Below is a block of records; return all of them exactly, but without the images.

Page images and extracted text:
-- Opening Marker --
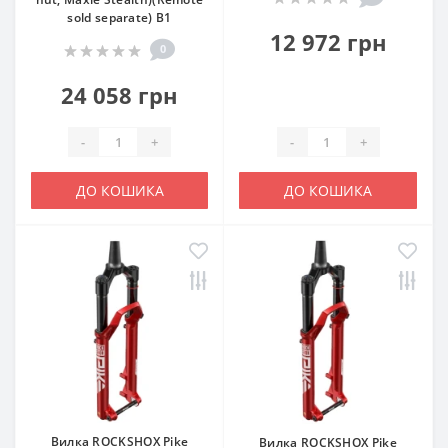
sold separate) B1
12 972 грн
0
24 058 грн
-
+
-
+
ДО КОШИКА
ДО КОШИКА
Вилка ROCKSHOX Pike
Вилка ROCKSHOX Pike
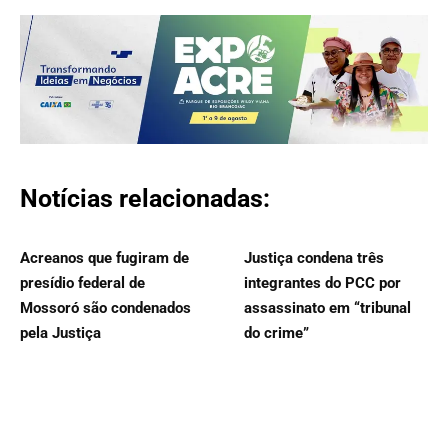
Notícias relacionadas:
Acreanos que fugiram de
Justiça condena três
presídio federal de
integrantes do PCC por
Mossoró são condenados
assassinato em “tribunal
pela Justiça
do crime”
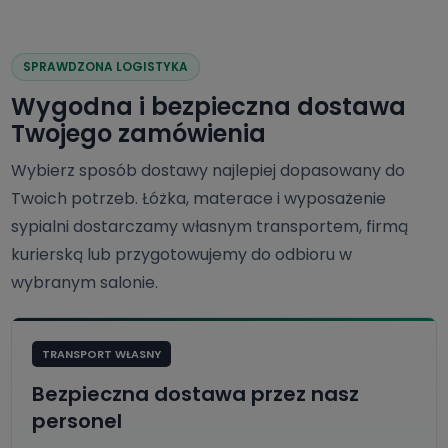
SPRAWDZONA LOGISTYKA
Wygodna i bezpieczna dostawa
Twojego zamówienia
Wybierz sposób dostawy najlepiej dopasowany do
Twoich potrzeb. Łóżka, materace i wyposażenie
sypialni dostarczamy własnym transportem, firmą
kurierską lub przygotowujemy do odbioru w
wybranym salonie.
TRANSPORT WŁASNY
Bezpieczna dostawa przez nasz
personel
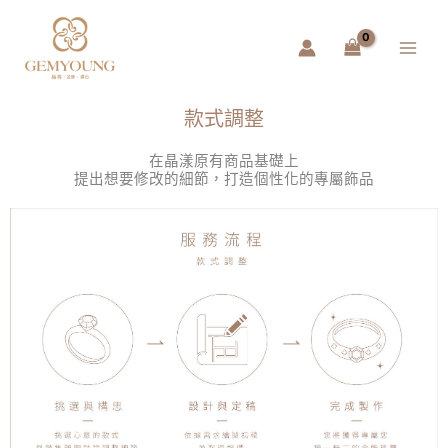
跳
Main
至
Menu
主
要
內
款式調整
容
在晶漾原有商品基礎上
提出想要修改的細節，打造個性化的專屬飾品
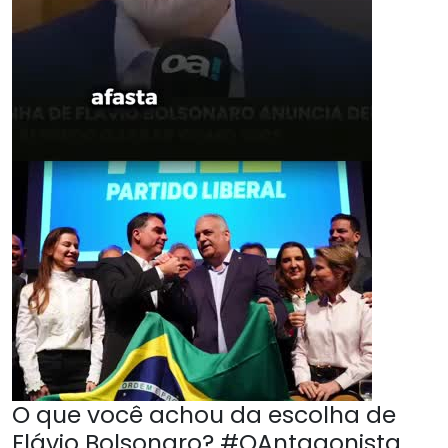
O que você achou da escolha de
Flávio Bolsonaro? #OAntagonista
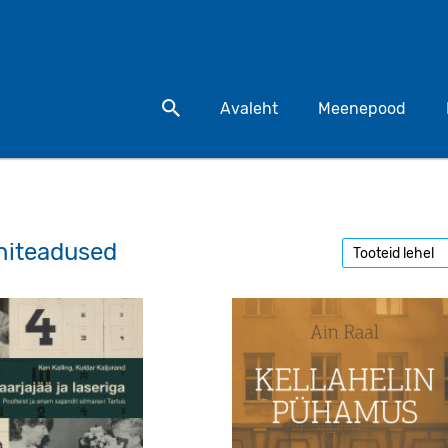
Otsi toodet
Avaleht
Meenepood
initeadused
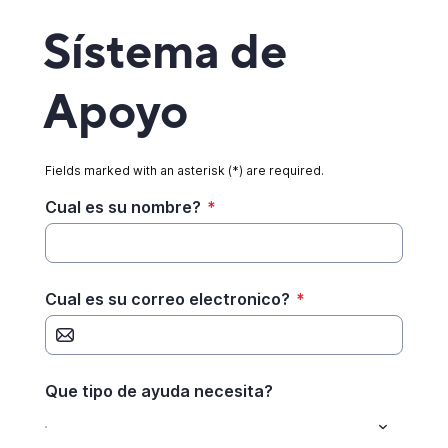
Sístema de
Apoyo
Fields marked with an asterisk (*) are required.
Cual es su nombre?
*
Cual es su correo electronico?
*
Que tipo de ayuda necesita?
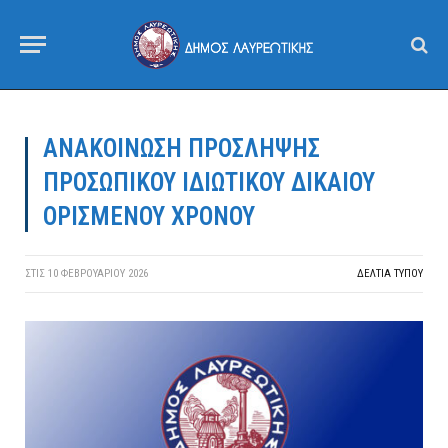
ΑΝΑΚΟΙΝΩΣΗ ΠΡΟΣΛΗΨΗΣ
ΠΡΟΣΩΠΙΚΟΥ ΙΔΙΩΤΙΚΟΥ ΔΙΚΑΙΟΥ
ΟΡΙΣΜΕΝΟΥ ΧΡΟΝΟΥ
ΣΤΙΣ
10 ΦΕΒΡΟΥΑΡΊΟΥ 2026
ΔΕΛΤΙΑ ΤΥΠΟΥ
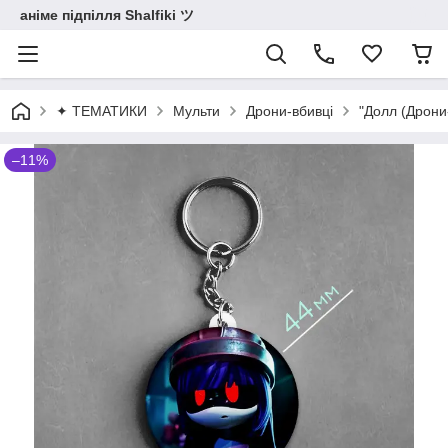
аніме підпілля Shalfiki ツ
✦ ТЕМАТИКИ
Мульти
Дрони-вбивці
"Долл (Дрони
–11%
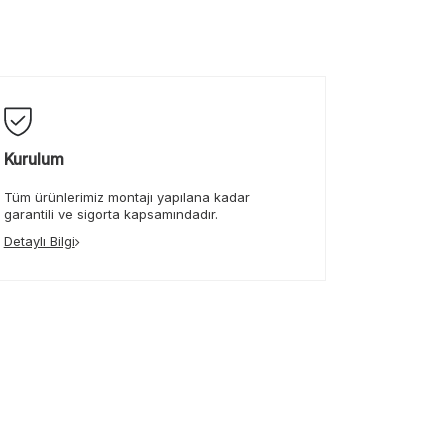
Kurulum
Tüm ürünlerimiz montajı yapılana kadar
garantili ve sigorta kapsamındadır.
Detaylı Bilgi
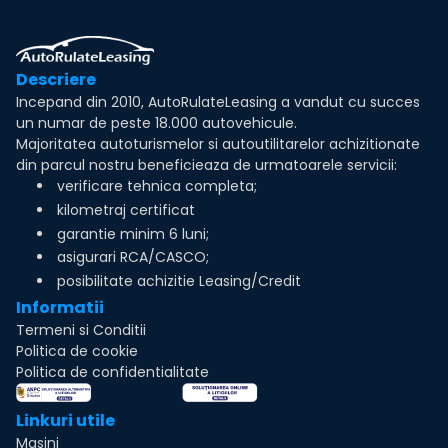
Descriere
Incepand din 2010, AutoRulateLeasing a vandut cu succes
un numar de peste 18.000 autovehicule.
Majoritatea autoturismelor si autoutilitarelor achizitionate
din parcul nostru beneficieaza de urmatoarele servicii:
verificare tehnica completa;
kilometraj certificat
garantie minim 6 luni;
asigurari RCA/CASCO;
posibilitate achizitie Leasing/Credit
Informatii
Termeni si Conditii
Politica de cookie
Politica de confidentialitate
Linkuri utile
Masini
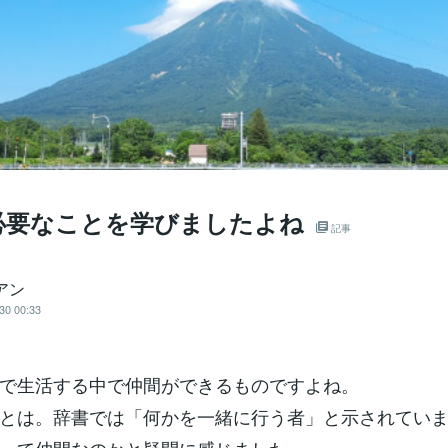
必要なことを学びましたよね
記事
アン
30 00:33
で生活する中で仲間ができるものですよね。
とは。辞書では「何かを一緒に行う者」と示されてい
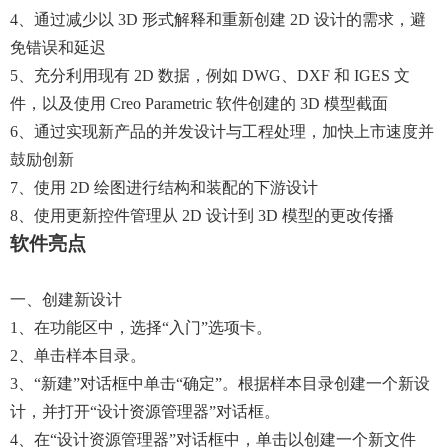
4、通过减少以 3D 形式解释和重新创建 2D 设计的需求，避
免错误和延迟
5、充分利用现有 2D 数据，例如 DWG、DXF 和 IGES 文
件，以及使用 Creo Parametric 软件创建的 3D 模型截面
6、通过实现新产品的并发设计与工程处理，加快上市速度并
鼓励创新
7、使用 2D 绘图进行结构和装配的下游设计
8、使用更新控件管理从 2D 设计到 3D 模型的更改传播
软件亮点
一、创建新设计
1、在功能区中，选择“入门”选项卡。
2、单击样本目录。
3、“新建”对话框中单击“确定”。根据样本目录创建一个新设
计，并打开“设计资源管理器”对话框。
4、在“设计资源管理器”对话框中，单击以创建一个新文件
-- Closing Marker --
EXERCISE RESULT ▸
sold separate) B1
12 972 грн
0
24 058 грн
-
+
-
+
ДО КОШИКА
ДО КОШИКА
Вилка ROCKSHOX Pike
Вилка ROCKSHOX Pike
Notícias relacionadas:
Acreanos que fugiram de
Justiça condena três
presídio federal de
integrantes do PCC por
Mossoró são condenados
assassinato em “tribunal
pela Justiça
do crime”
SPRAWDZONA LOGISTYKA
Wygodna i bezpieczna dostawa
Twojego zamówienia
Wybierz sposób dostawy najlepiej dopasowany do
Twoich potrzeb. Łóżka, materace i wyposażenie
sypialni dostarczamy własnym transportem, firmą
kurierską lub przygotowujemy do odbioru w
wybranym salonie.
TRANSPORT WŁASNY
Bezpieczna dostawa przez nasz
personel
跳
Main
至
Menu
主
要
內
款式調整
容
在晶漾原有商品基礎上
提出想要修改的細節，打造個性化的專屬飾品
O que você achou da escolha de
Flávio Bolsonaro? #OAntagonista
Otsi toodet
Avaleht
Meenepood
initeadused
Sístema de
Apoyo
Fields marked with an asterisk (*) are required.
Cual es su nombre?
*
Cual es su correo electronico?
*
Que tipo de ayuda necesita?
ΑΝΑΚΟΙΝΩΣΗ ΠΡΟΣΛΗΨΗΣ
ΠΡΟΣΩΠΙΚΟΥ ΙΔΙΩΤΙΚΟΥ ΔΙΚΑΙΟΥ
ΟΡΙΣΜΕΝΟΥ ΧΡΟΝΟΥ
ΣΤΙΣ
10 ΦΕΒΡΟΥΑΡΊΟΥ 2026
ΔΕΛΤΙΑ ΤΥΠΟΥ
аніме підпілля Shalfiki ツ
✦ ТЕМАТИКИ
Мульти
Дрони-вбивці
"Долл (Дрони
–11%
Kurulum
Tüm ürünlerimiz montajı yapılana kadar
garantili ve sigorta kapsamındadır.
Detaylı Bilgi
Descriere
Incepand din 2010, AutoRulateLeasing a vandut cu succes
un numar de peste 18.000 autovehicule.
Majoritatea autoturismelor si autoutilitarelor achizitionate
din parcul nostru beneficieaza de urmatoarele servicii:
verificare tehnica completa;
kilometraj certificat
garantie minim 6 luni;
asigurari RCA/CASCO;
posibilitate achizitie Leasing/Credit
Informatii
Termeni si Conditii
Politica de cookie
Politica de confidentialitate
Linkuri utile
Masini
必要なことを学びましたよね
記事
アン
30 00:33
で生活する中で仲間ができるものですよね。
とは。辞書では「何かを一緒に行う者」と示されてい
4、通过减少以 3D 形式解释和重新创建 2D 设计的需求，避
免错误和延迟
5、充分利用现有 2D 数据，例如 DWG、DXF 和 IGES 文
件，以及使用 Creo Parametric 软件创建的 3D 模型截面
6、通过实现新产品的并发设计与工程处理，加快上市速度并
鼓励创新
7、使用 2D 绘图进行结构和装配的下游设计
8、使用更新控件管理从 2D 设计到 3D 模型的更改传播
软件亮点
一、创建新设计
1、在功能区中，选择“入门”选项卡。
2、单击样本目录。
3、“新建”对话框中单击“确定”。根据样本目录创建一个新设
计，并打开“设计资源管理器”对话框。
4、在“设计资源管理器”对话框中，单击以创建一个新文件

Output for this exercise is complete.